Der Herr Oberst weckt ihn aus seinen Träumen. „Ach bitte, notiren Sie: Ausdehnung und Gliederung.”

„Zu Befehl, Herr Oberst, Ausdehnung und Gliederung,” aber er kommt nicht dazu, die Worte zu Ende zu schreiben, denn der Herr Oberst ruft plötzlich: „Das ist ja unerhört — finden Sie nicht auch?”

Der Adjutant hat keine Ahnung, was der Herr Oberst meint, trotzdem beeilt er sich natürlich, „Zu Befehl” zu sagen.

„Ach bitte, reiten Sie einmal hin und sehen Sie einmal nach, woran die Sache liegt.”

Das ist viel leichter gesagt, als gethan.

Ein guter Adjutant aber macht Alles, der fragt nicht viel, sondern reitet einfach darauf los.

Er giebt seinem Gaul die Sporen und sprengt im Galopp davon.

Wohin?

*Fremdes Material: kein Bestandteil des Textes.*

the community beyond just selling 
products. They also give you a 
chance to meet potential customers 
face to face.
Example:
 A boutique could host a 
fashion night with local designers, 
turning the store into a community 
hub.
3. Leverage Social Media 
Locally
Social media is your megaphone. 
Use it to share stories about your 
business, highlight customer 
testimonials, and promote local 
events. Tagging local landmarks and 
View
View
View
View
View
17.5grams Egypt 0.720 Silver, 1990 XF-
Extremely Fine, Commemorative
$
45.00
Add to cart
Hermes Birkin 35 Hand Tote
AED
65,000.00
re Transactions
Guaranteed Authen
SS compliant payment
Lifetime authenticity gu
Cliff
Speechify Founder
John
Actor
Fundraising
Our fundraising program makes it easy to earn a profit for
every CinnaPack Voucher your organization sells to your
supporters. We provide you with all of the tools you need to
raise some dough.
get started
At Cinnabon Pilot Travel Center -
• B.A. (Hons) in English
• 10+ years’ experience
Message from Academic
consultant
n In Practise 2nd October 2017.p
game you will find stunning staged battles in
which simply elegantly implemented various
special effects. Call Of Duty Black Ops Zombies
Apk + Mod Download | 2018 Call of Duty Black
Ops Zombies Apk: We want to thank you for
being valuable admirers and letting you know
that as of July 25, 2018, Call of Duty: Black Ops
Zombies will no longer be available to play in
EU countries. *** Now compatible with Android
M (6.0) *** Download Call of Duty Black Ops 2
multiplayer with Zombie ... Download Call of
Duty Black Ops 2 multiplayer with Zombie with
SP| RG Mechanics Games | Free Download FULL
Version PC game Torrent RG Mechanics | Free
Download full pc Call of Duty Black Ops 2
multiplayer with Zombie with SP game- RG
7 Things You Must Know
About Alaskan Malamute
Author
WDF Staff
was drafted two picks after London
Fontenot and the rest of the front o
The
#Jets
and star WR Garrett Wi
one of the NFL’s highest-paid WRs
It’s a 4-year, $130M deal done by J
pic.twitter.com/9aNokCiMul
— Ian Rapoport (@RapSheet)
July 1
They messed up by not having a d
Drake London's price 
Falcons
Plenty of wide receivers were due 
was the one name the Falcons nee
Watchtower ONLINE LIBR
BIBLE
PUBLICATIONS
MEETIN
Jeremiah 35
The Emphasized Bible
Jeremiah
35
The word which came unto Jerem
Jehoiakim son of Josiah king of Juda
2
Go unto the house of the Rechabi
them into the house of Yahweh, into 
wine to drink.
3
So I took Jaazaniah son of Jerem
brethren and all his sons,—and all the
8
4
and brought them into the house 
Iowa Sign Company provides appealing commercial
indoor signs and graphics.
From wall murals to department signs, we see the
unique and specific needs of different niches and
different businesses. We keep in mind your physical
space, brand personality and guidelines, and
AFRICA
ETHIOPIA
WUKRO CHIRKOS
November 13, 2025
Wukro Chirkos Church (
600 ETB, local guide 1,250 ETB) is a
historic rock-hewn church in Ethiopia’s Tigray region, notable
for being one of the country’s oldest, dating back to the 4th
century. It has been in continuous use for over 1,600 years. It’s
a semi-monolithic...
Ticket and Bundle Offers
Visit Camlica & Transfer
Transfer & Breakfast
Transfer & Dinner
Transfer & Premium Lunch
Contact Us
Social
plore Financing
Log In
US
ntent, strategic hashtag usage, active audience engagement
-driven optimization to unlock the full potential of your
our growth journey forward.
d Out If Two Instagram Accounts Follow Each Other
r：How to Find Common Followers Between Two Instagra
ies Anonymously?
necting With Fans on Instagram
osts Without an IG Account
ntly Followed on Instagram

Irgendwohin, er quält sich nicht lange mit dem Gedanken: „Was hat der Oberst nur gemeint?”, i, wo wird er denn, er wird schon irgendwo etwas finden, was nicht in Ordnung ist, sich nach der Ursache erkundigen, dem Kommandeur Bericht erstatten, und wenn dieser sagt: „Aber das meinte ich ja gar nicht,” so wird er antworten: „Ich glaubte, dies wäre dem Herrn Oberst aufgefallen.”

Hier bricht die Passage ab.